AN: They're both very defensive-oriented catchers that throw receive, throw and block the ball very well. That's going to be a strong point. They both did a great job during the spring and are here for a reason. Petitti has a well above average arm. I'm consistently getting his pop times at 1.85 or 1.9 with accuracy on the tag. I'm excited with what we have behind the plate.

OC: In the rotation you have four pitchers who had no starting experience prior to 2011. What is the strategy for them early in the season?

AN: A majority of these guys pitched out of the pen last year. A.J. Griffin had 15 saves for Vancouver last year, so he hasn't really been extended other than what he did at instructional league and spring training. It's going to be a learning curve for a lot of these guys. There will be times they get fatigued because this is their first time going five-plus innings. We're going to stretch them out as much as best we can and see how they do as starters.

Our pitching coach Jimmy Escalante raves about what these guys can do and the talent they have. We're excited with not only our starting pitching, but some of the guys we're bringing out of the bullpen like Daniel Tenholder and Zach Thornton.

OC: What special accommodations do you have to make in the spring, as far as the weather across the Midwest League?

AN: It's funny this time of year – you just don't know what you're going to get. It was 38 degrees our first night and 76 the next. We just try to get them on the field whenever we can for infield or BP, to take advantage of the weather when it's nice.

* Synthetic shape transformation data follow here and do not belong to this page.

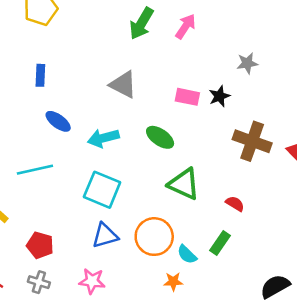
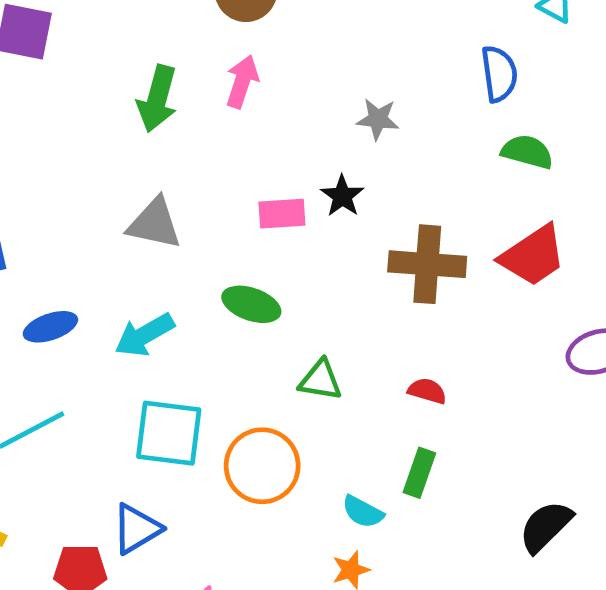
gray star: (247, 63) -> (378, 119), turned 30
blue ellipse: (58, 121) -> (50, 327), turned -40
green triangle: (184, 184) -> (320, 380), size x0.7
blue triangle: (105, 236) -> (137, 529), moved
orange circle: (154, 237) -> (262, 466), moved

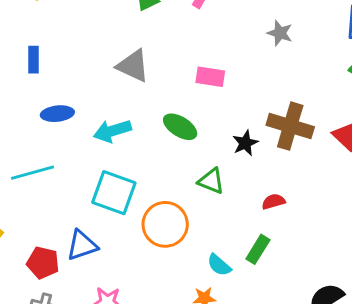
black star: (342, 196) -> (245, 143), moved
red semicircle: (427, 391) -> (273, 202), turned -45

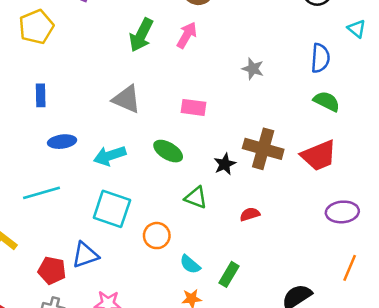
orange circle: (165, 224) -> (157, 236), size x0.7
green rectangle: (258, 249) -> (229, 274), moved
cyan semicircle: (219, 265) -> (190, 264), moved

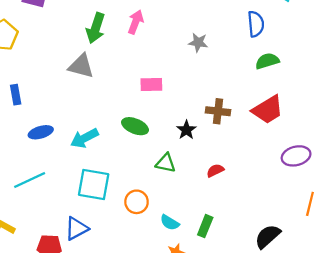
gray triangle: (127, 99) -> (81, 66), moved
green semicircle: (327, 101) -> (267, 61), turned -35
brown cross: (263, 149) -> (218, 111), size x0.7

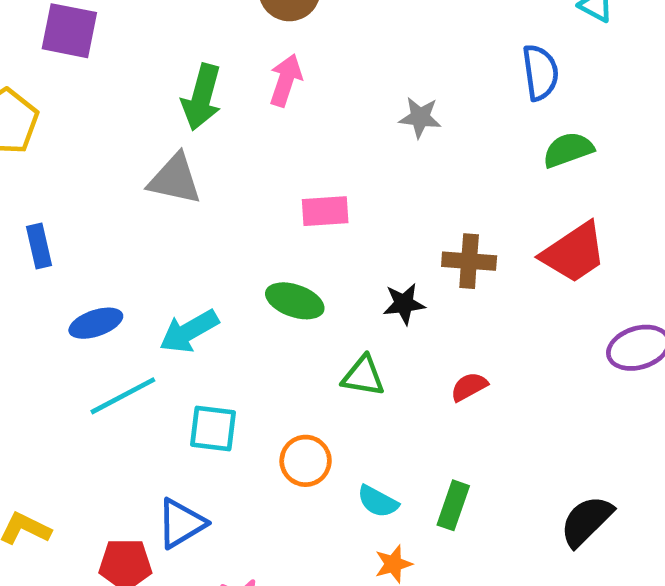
black star: (186, 130) -> (404, 304), turned 30
cyan line: (30, 180) -> (123, 396), moved
cyan square: (94, 185) -> (213, 428), size x0.7

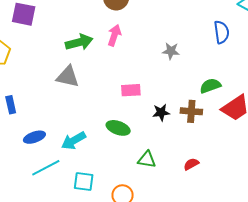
green arrow: (202, 97) -> (79, 42), turned -120
green semicircle: (568, 150) -> (210, 86), moved
black star: (404, 304) -> (161, 112), moved

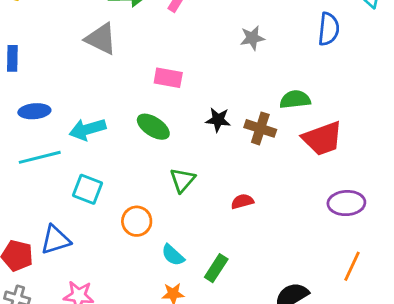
gray star: (171, 51) -> (252, 38), turned -30
pink rectangle: (131, 90) -> (168, 78), moved
green triangle: (147, 160) -> (182, 180), turned 48

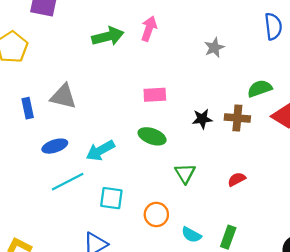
gray triangle: (101, 39) -> (63, 96), moved

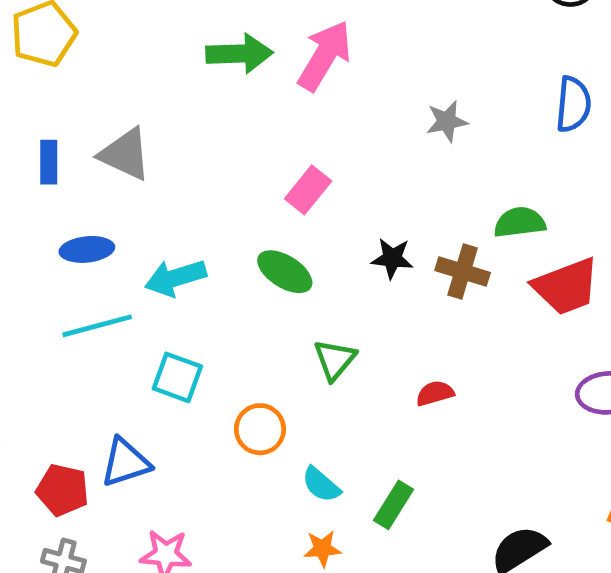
pink arrow: (149, 29) -> (325, 56), size x1.4
pink rectangle: (155, 95) -> (308, 190), turned -60

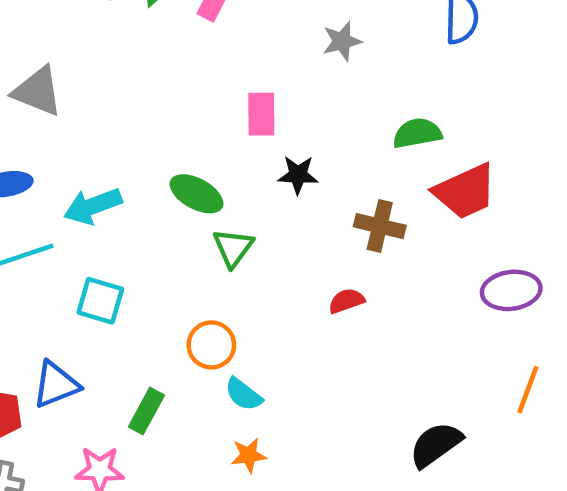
pink rectangle: (308, 190) -> (261, 114), moved, turned -36
brown cross: (463, 272) -> (380, 226), moved
green triangle: (335, 360) -> (233, 248), moved
orange circle: (260, 429) -> (211, 345), moved
green rectangle: (393, 505) -> (146, 411), moved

OC: On paper, this looks to be a very young team with 16 players from the draft class of 2010. How prepared is this group for what can be a grueling first month in this league?

AN: Rick Magnante did a fantastic job of grooming these guys and introducing these guys to professional baseball and the way things are done. He's helped these young men play according to our Oakland A's minor-league mission statement and philosophy. I've been impressed with what they've done every day and prepared and worked hard. They play the game hard, even in spring training.

OC: For you personally, Kane County was home since it was only a few miles away from your family in Aurora. How has the adjustment been to Burlington?

AN: It's been fine. You just go where they tell you to go. You really have to love the game and make the sacrifices. But I've been very fortunate the last eight years being in Kane County, with the exception of '09 when I was in Stockton, and now I'm only three hours away in Burlington. Anytime you have the chance to coach or manage in your home city or close to it, you try to take advantage because those opportunities don't present themselves often.

OC: Finally, tell us about some of the differences between the ballpark in Burlington versus what you had in Kane County?

AN: It's certainly different. I think Burlington has a very nice surface. It's extremely slow – the infield grass is extremely thick and dirt is soft. A lot of ground balls are eaten up. What's normally a base hit through the infield is now an out. But that's not a big deal. You just play with the field you have and do the best you can.

There are some other intricacies that are different. There's probably more foul ground in Burlington, the right-field fence is higher and center field might be a little deeper. But that's what makes baseball interesting – no two ballparks are the same.